- **What is required**: If a line below contains the string "était", return that line.

Transcribed page contents

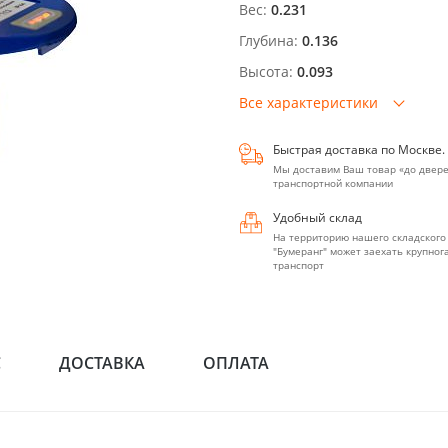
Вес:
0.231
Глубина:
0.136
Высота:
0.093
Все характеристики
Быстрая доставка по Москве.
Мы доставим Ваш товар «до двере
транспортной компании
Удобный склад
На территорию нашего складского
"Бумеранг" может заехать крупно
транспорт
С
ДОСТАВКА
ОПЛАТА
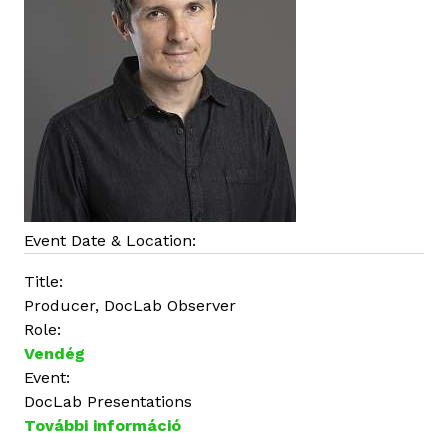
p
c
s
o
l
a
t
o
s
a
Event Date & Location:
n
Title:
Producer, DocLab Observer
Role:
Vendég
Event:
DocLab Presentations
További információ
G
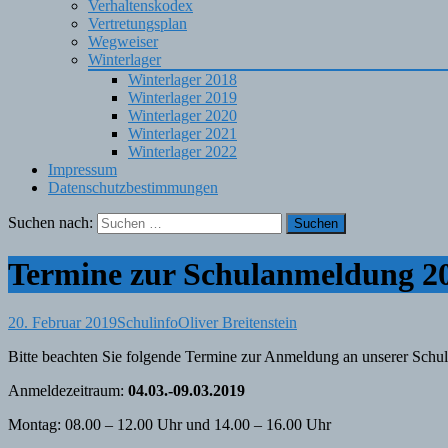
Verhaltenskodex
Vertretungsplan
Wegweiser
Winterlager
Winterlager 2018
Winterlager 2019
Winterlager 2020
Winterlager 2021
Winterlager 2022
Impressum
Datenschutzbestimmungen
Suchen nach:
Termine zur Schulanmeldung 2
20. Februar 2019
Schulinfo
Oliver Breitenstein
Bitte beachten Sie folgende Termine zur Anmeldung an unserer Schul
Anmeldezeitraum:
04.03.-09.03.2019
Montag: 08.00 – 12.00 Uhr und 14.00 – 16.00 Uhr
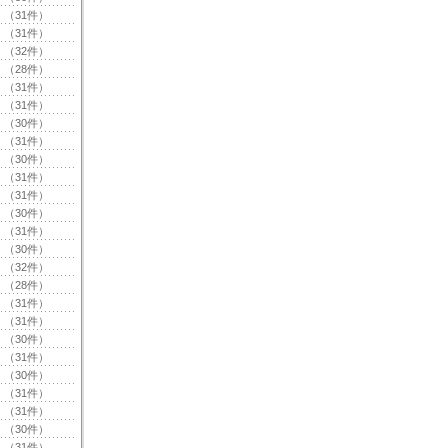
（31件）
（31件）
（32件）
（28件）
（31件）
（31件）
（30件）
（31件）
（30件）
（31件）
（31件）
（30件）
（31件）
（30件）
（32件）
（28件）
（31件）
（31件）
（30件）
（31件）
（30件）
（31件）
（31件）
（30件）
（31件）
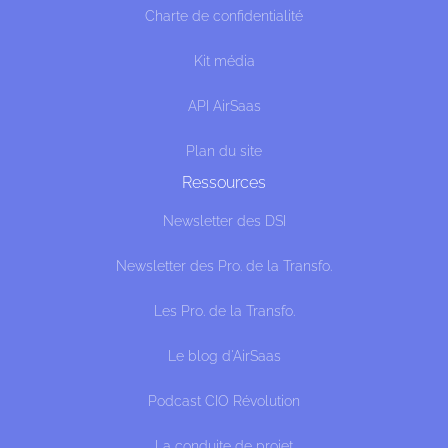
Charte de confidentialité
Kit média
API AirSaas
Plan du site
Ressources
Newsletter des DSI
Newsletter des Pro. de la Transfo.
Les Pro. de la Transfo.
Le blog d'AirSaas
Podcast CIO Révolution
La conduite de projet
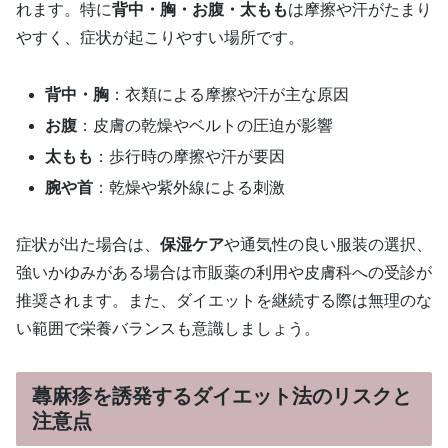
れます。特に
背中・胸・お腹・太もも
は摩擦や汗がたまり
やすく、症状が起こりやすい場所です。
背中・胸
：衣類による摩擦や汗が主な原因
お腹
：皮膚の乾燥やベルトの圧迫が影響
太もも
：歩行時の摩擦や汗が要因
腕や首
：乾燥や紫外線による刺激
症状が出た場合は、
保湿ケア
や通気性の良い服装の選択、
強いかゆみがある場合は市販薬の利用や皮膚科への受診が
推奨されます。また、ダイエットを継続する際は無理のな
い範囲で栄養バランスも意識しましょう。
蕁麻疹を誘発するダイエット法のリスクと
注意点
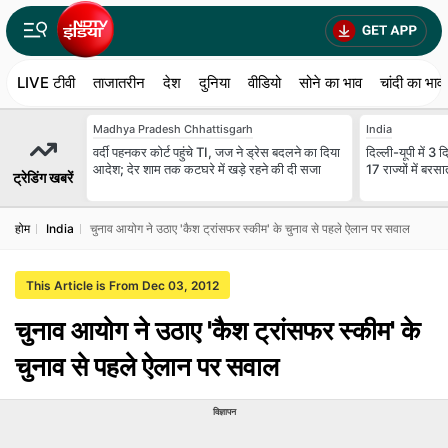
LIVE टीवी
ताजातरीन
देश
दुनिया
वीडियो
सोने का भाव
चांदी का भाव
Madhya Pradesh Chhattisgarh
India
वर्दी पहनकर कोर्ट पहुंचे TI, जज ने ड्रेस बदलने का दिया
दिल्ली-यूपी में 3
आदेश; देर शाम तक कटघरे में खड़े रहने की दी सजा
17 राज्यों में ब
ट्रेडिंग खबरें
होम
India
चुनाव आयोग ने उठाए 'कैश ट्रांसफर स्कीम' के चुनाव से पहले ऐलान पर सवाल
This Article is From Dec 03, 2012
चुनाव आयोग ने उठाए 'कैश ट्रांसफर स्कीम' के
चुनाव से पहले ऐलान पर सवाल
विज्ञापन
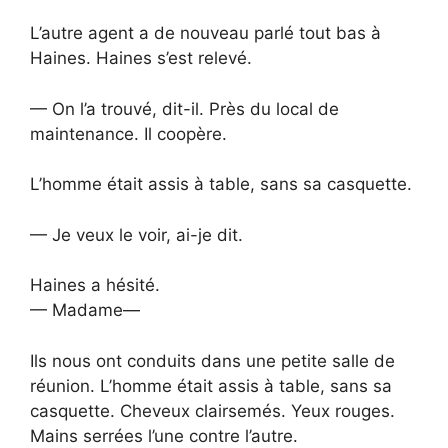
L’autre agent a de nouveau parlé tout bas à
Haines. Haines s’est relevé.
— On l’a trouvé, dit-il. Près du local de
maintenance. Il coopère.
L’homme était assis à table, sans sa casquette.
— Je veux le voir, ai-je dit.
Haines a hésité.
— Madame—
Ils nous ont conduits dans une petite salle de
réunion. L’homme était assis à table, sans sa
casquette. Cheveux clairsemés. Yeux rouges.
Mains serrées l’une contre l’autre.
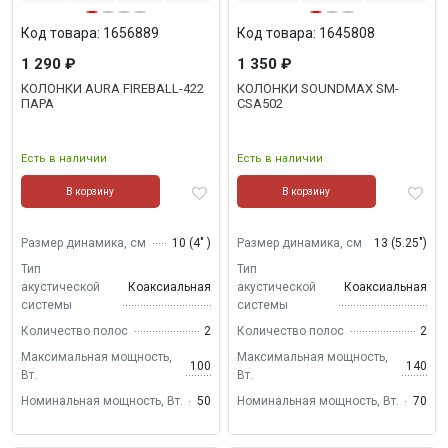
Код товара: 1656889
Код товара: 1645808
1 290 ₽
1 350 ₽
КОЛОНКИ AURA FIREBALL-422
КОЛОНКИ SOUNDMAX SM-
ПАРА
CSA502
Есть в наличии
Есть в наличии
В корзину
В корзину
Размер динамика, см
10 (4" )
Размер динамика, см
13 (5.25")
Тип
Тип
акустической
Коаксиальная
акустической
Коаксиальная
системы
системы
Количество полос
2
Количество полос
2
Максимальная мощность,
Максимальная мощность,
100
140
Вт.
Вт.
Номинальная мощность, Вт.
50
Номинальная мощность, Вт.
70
---
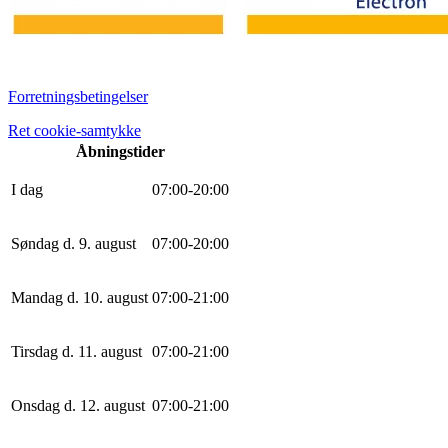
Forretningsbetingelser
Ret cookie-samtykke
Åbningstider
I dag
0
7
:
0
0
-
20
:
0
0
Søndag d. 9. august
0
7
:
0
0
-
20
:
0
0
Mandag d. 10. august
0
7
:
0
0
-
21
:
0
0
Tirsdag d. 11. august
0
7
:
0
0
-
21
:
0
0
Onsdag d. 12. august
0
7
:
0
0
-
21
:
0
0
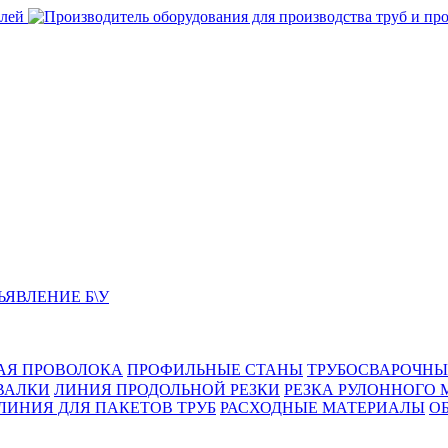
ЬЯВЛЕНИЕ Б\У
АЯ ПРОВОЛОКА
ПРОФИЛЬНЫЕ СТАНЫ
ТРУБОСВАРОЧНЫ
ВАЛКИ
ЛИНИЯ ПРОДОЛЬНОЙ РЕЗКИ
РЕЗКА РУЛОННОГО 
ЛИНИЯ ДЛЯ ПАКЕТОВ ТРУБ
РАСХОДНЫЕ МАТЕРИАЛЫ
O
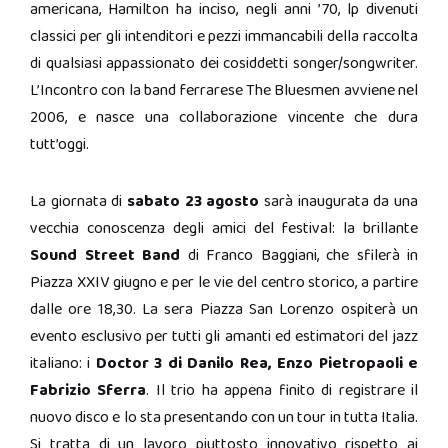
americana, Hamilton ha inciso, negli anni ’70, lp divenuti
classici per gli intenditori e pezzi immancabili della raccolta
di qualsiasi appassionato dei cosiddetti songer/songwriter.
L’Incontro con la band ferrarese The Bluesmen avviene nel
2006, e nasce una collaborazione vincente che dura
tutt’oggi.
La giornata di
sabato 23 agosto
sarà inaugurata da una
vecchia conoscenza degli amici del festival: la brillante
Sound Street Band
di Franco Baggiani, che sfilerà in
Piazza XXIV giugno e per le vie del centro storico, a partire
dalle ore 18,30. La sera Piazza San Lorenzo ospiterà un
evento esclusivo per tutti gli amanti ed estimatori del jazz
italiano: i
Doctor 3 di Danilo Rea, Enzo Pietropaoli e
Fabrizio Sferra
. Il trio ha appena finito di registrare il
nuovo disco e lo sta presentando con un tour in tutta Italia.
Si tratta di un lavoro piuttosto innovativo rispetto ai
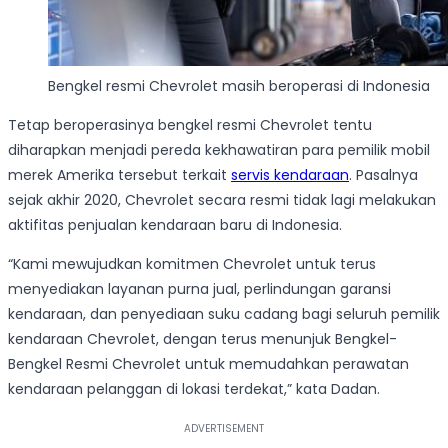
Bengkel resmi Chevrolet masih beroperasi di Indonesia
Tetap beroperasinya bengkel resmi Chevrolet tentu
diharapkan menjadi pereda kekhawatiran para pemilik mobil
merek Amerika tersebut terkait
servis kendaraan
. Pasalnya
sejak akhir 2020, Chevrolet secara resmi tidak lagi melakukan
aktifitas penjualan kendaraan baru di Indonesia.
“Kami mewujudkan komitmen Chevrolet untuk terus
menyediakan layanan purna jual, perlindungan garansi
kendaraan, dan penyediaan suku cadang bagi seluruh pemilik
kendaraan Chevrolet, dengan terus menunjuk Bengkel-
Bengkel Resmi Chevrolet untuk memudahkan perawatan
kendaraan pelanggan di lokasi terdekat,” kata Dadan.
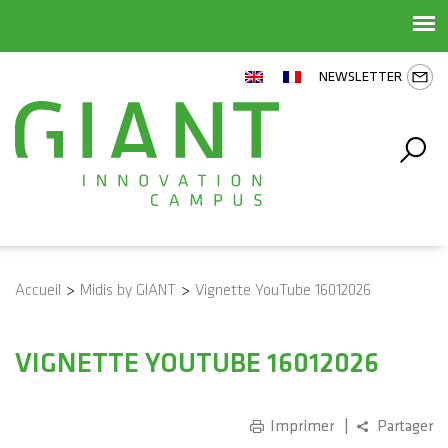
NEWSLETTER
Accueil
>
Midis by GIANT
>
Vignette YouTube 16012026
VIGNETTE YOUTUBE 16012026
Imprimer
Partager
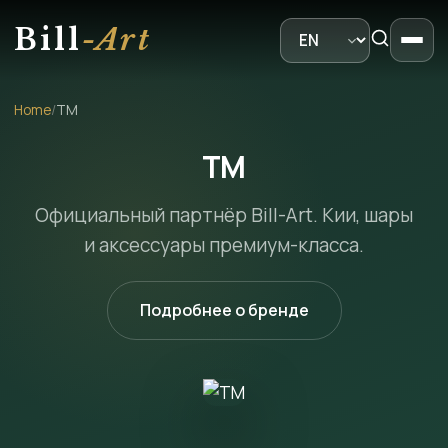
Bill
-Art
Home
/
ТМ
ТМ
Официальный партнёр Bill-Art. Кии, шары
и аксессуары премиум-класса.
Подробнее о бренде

- **Response below**:
L’homme était assis à table, sans sa casquette.
réunion. L’homme était assis à table, sans sa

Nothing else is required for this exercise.